For me, and I know this is common, my backstory goes like this: HTML -> PC building -> Photoshop -> graphic design -> web design -> CSS -> PHP -> JS & jQuery -> Node.js -> Mongo/Postgres -> Angular -> React -> React Native -> Heroku -> Docker -> Gitlab/CI/tests -> ArangoDB -> Kubernetes -> CDNs and lots more

I simply do what I need to do to make stuff. I've made back-end REST+WebSocket frameworks, cross-platform front-end component libraries, database ORMs and query builders, mobile apps published on the App Store, built CI pipelines for test and release, and configured containers, orchestrators and CDNs (which I programmed) for max availability. And I've lead teams in doing all these things.

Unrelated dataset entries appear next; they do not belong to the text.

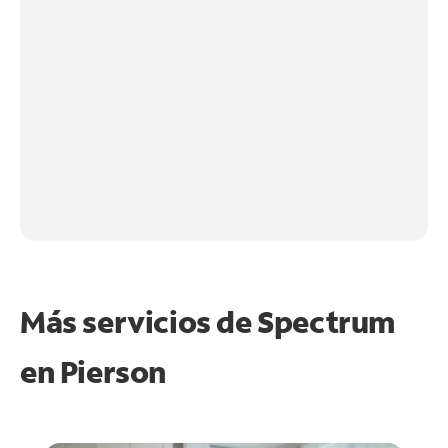
Más servicios de Spectrum
en
Pierson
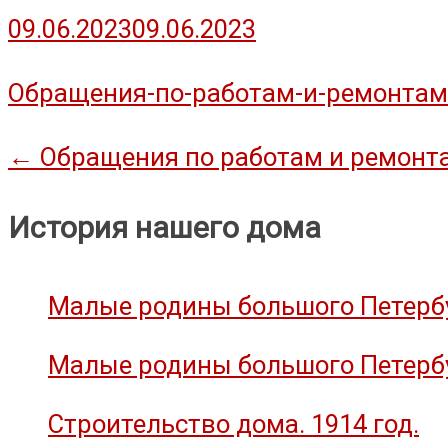
09.06.2023
09.06.2023
Обращения-по-работам-и-ремонтам
Навигация
←
Обращения по работам и ремонт
по
История нашего дома
записям
Малые родины большого Петербу
Малые родины большого Петербу
Строительство дома. 1914 год.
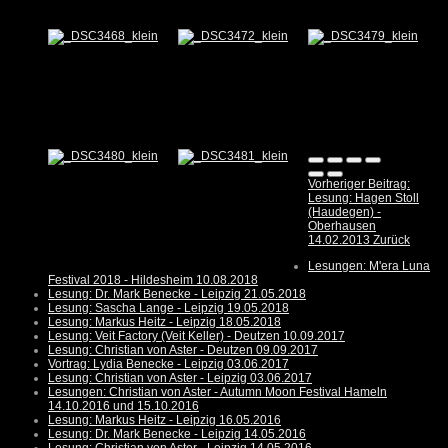
Vorheriger Beitrag:
Lesung: Hagen Stoll
(Haudegen) -
Oberhausen
14.02.2013
Zurück
Lesungen: M'era Luna
Festival 2018 - Hildesheim 10.08.2018
Lesung: Dr. Mark Benecke - Leipzig 21.05.2018
Lesung: Sascha Lange - Leipzig 19.05.2018
Lesung: Markus Heitz - Leipzig 18.05.2018
Lesung: Veit Factory (Veit Keller) - Deutzen 10.09.2017
Lesung: Christian von Aster - Deutzen 09.09.2017
Vortrag: Lydia Benecke - Leipzig 03.06.2017
Lesung: Christian von Aster - Leipzig 03.06.2017
Lesungen: Christian von Aster - Autumn Moon Festival Hameln
14.10.2016 und 15.10.2016
Lesung: Markus Heitz - Leipzig 16.05.2016
Lesung: Dr. Mark Benecke - Leipzig 14.05.2016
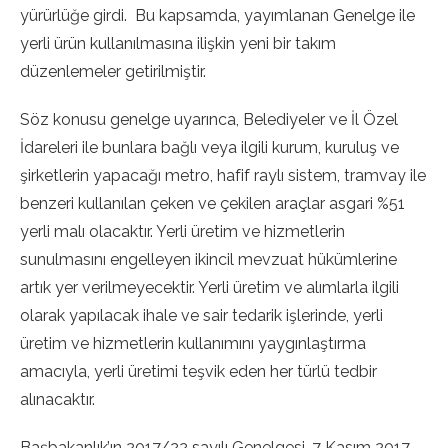
yürürlüğe girdi. Bu kapsamda, yayımlanan Genelge ile
yerli ürün kullanılmasına ilişkin yeni bir takım
düzenlemeler getirilmiştir.
Söz konusu genelge uyarınca, Belediyeler ve İl Özel
İdareleri ile bunlara bağlı veya ilgili kurum, kuruluş ve
şirketlerin yapacağı metro, hafif raylı sistem, tramvay ile
benzeri kullanılan çeken ve çekilen araçlar asgari %51
yerli malı olacaktır. Yerli üretim ve hizmetlerin
sunulmasını engelleyen ikincil mevzuat hükümlerine
artık yer verilmeyecektir. Yerli üretim ve alımlarla ilgili
olarak yapılacak ihale ve sair tedarik işlerinde, yerli
üretim ve hizmetlerin kullanımını yaygınlaştırma
amacıyla, yerli üretimi teşvik eden her türlü tedbir
alınacaktır.
Başbakanlık’ın 2017/22 sayılı Genelgesi, 7 Kasım 2017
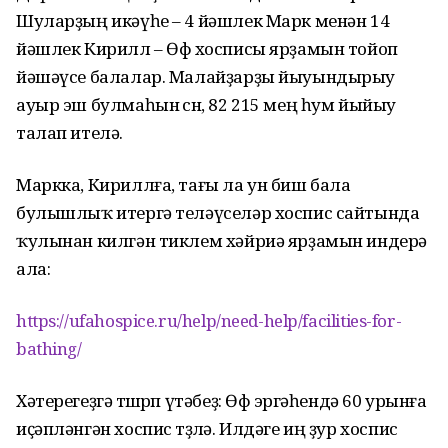
Шуларҙың икәүһе – 4 йәшлек Марк менән 14
йәшлек Кирилл – Өфө хосписы ярҙамын тойоп
йәшәүсе балалар. Малайҙарҙы йыуындырыу
ауыр эш булмаһын өсөн, 82 215 мең һум йыйыу
талап ителә.
Маркка, Кириллға, тағы ла ун биш бала
булышлыҡ итергә теләүселәр хоспис сайтында
ҡулынан килгән тиклем хәйриә ярҙамын индерә
ала:
https://ufahospice.ru/help/need-help/facilities-for-
bathing/
Хәтерегеҙгә төшөрөп үтәбеҙ: Өфө эргәһендә 60 урынға
иҫәпләнгән хоспис төҙөлә. Илдәге иң ҙур хоспис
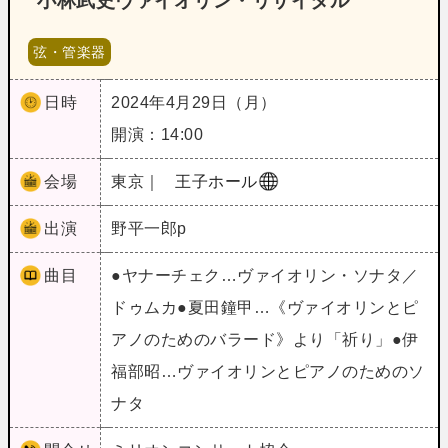
小林武史ヴァイオリン・リサイタル
弦・管楽器
日時
2024年4月29日（月）
開演：14:00
会場
東京｜
王子ホール
出演
野平一郎p
曲目
●ヤナーチェク…ヴァイオリン・ソナタ／
ドゥムカ●夏田鐘甲…《ヴァイオリンとピ
アノのためのバラード》より「祈り」●伊
福部昭…ヴァイオリンとピアノのためのソ
ナタ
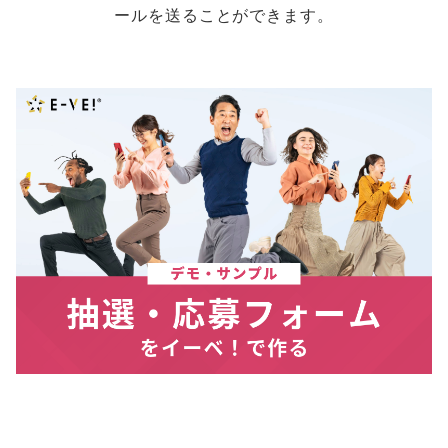
ールを送ることができます。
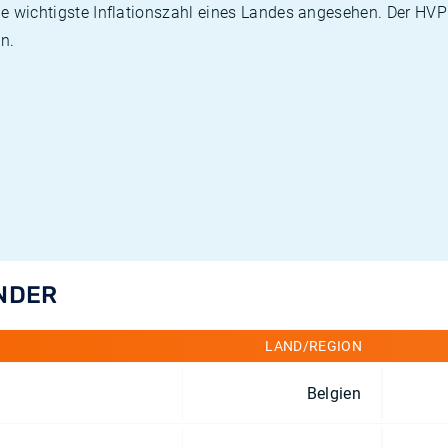
die wichtigste Inflationszahl eines Landes angesehen. Der HV
n.
ÄNDER
LAND/REGION
Belgien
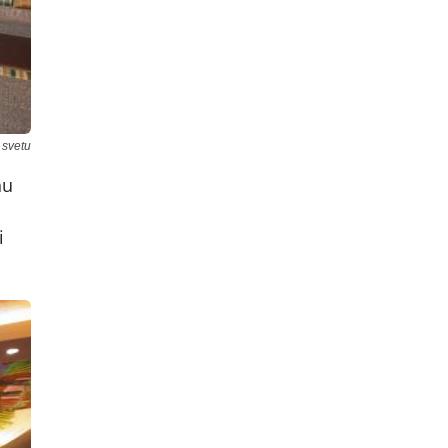
 svetu
nu
i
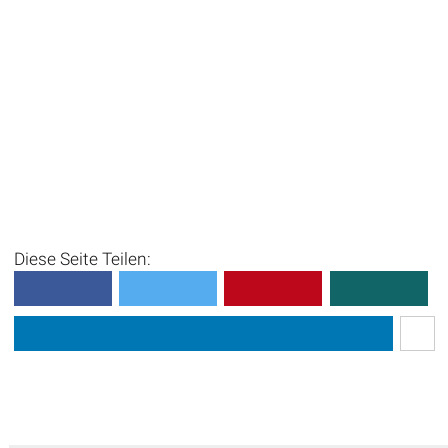
Diese Seite Teilen:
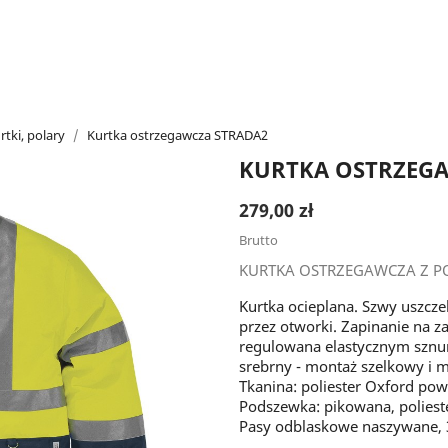
rtki, polary
Kurtka ostrzegawcza STRADA2
KURTKA OSTRZEG
279,00 zł
Brutto
KURTKA OSTRZEGAWCZA Z P
Kurtka ocieplana. Szwy uszcze
przez otworki. Zapinanie na za
regulowana elastycznym sznurk
srebrny - montaż szelkowy i m
Tkanina: poliester Oxford po
Podszewka: pikowana, polieste
Pasy odblaskowe naszywane,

Are my experiences "mythical"? No--but if you set your own standards or definitions when defining something you oppose, you'll often prove yourself right. While I've made route-finding systems and address search services, I honestly don't know some of the algebra about sorting algorithms. I learned as I went; and while I probably need more study and a little more time on new tasks than those who focus on a narrow aspect, I'm eager to do it.

In my pursuit of making stuff, what's expressed in this article won't stop me.

[1] Of course, nothing is made ourselves, we all rely on open source code, computers and servers.